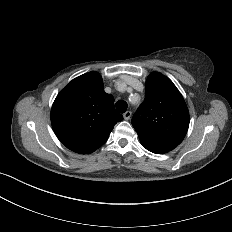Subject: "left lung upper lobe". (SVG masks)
<instances>
[{
  "mask_svg": "<svg viewBox=\"0 0 232 232\" xmlns=\"http://www.w3.org/2000/svg\"><path fill=\"white\" fill-rule=\"evenodd\" d=\"M145 89L144 103L134 114L132 125L146 149L169 152L188 131V108L173 82L161 73H151Z\"/></svg>",
  "mask_w": 232,
  "mask_h": 232,
  "instance_id": "left-lung-upper-lobe-1",
  "label": "left lung upper lobe"
}]
</instances>
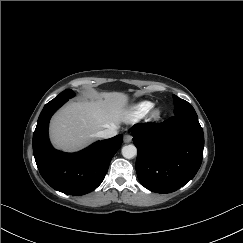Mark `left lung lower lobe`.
I'll use <instances>...</instances> for the list:
<instances>
[{"mask_svg": "<svg viewBox=\"0 0 243 243\" xmlns=\"http://www.w3.org/2000/svg\"><path fill=\"white\" fill-rule=\"evenodd\" d=\"M131 132L138 150L136 173L148 190L174 192L200 168L204 134L198 118L173 115L162 123L134 125Z\"/></svg>", "mask_w": 243, "mask_h": 243, "instance_id": "0a47b994", "label": "left lung lower lobe"}]
</instances>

• • • • •

Every line of the material above must be written out exactly, with no pictures.

Subject: "left lung upper lobe". (SVG masks)
<instances>
[{
  "mask_svg": "<svg viewBox=\"0 0 232 232\" xmlns=\"http://www.w3.org/2000/svg\"><path fill=\"white\" fill-rule=\"evenodd\" d=\"M145 89L144 103L134 114L132 125L146 149L169 152L188 131V108L173 82L161 73H151Z\"/></svg>",
  "mask_w": 232,
  "mask_h": 232,
  "instance_id": "left-lung-upper-lobe-1",
  "label": "left lung upper lobe"
}]
</instances>
Mark `left lung lower lobe`.
I'll use <instances>...</instances> for the list:
<instances>
[{"mask_svg": "<svg viewBox=\"0 0 243 243\" xmlns=\"http://www.w3.org/2000/svg\"><path fill=\"white\" fill-rule=\"evenodd\" d=\"M131 132L138 150L136 173L148 190L174 192L200 168L204 134L198 118L173 115L162 123L134 125Z\"/></svg>", "mask_w": 243, "mask_h": 243, "instance_id": "0a47b994", "label": "left lung lower lobe"}]
</instances>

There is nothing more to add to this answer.